§ **ASSIGNMENT**
When you retype the records that follow, keep each word as it is and drop any pictures.

▼

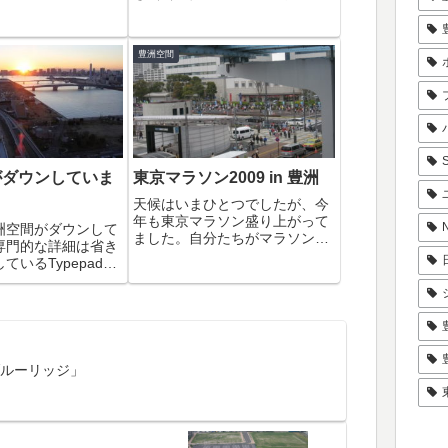
アフタヌーンティー
ね〜っ。気がつけば、「月島・
える夏の富士山ビオ
豊洲ウォーカー」の記事から全
カガミの営業時間変
然、更新してないですね(^_^;)
豊洲空間
ー 3D ジャパンプ
（月島・豊洲ウォーカー裏話も
臨海広域防災公園＆
途中で止まっていて、登録して
くださ...
がダウンしていま
東京マラソン2009 in 豊洲
天候はいまひとつでしたが、今
年も東京マラソン盛り上がって
洲空間がダウンして
ました。自分たちがマラソンコ
専門的な詳細は省き
ースを見にマンションを出たの
ているTypepadと
は先頭ランナーがそろそろ到着
スが攻撃を受けて、
するという時間。みんな同じこ
スを急遽かえたためド
とを思うようでマンションのエ
ピングがおかしくな
レベーターは止まりまくり＾
うです。再度設定す
＾；道に出た瞬間、...
とか復旧しましたが
ルーリッジ」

▲

§ **TASK SOLUTION**
アフタヌーンティー
ね〜っ。気がつけば、「月島・
える夏の富士山ビオ
豊洲ウォーカー」の記事から全
カガミの営業時間変
然、更新してないですね(^_^;)
豊洲空間
ー 3D ジャパンプ
（月島・豊洲ウォーカー裏話も
臨海広域防災公園＆
途中で止まっていて、登録して
くださ...
がダウンしていま
東京マラソン2009 in 豊洲
天候はいまひとつでしたが、今
年も東京マラソン盛り上がって
洲空間がダウンして
ました。自分たちがマラソンコ
専門的な詳細は省き
ースを見にマンションを出たの
ているTypepadと
は先頭ランナーがそろそろ到着
スが攻撃を受けて、
するという時間。みんな同じこ
スを急遽かえたためド
とを思うようでマンションのエ
ピングがおかしくな
レベーターは止まりまくり＾
うです。再度設定す
＾；道に出た瞬間、...
とか復旧しましたが
ルーリッジ」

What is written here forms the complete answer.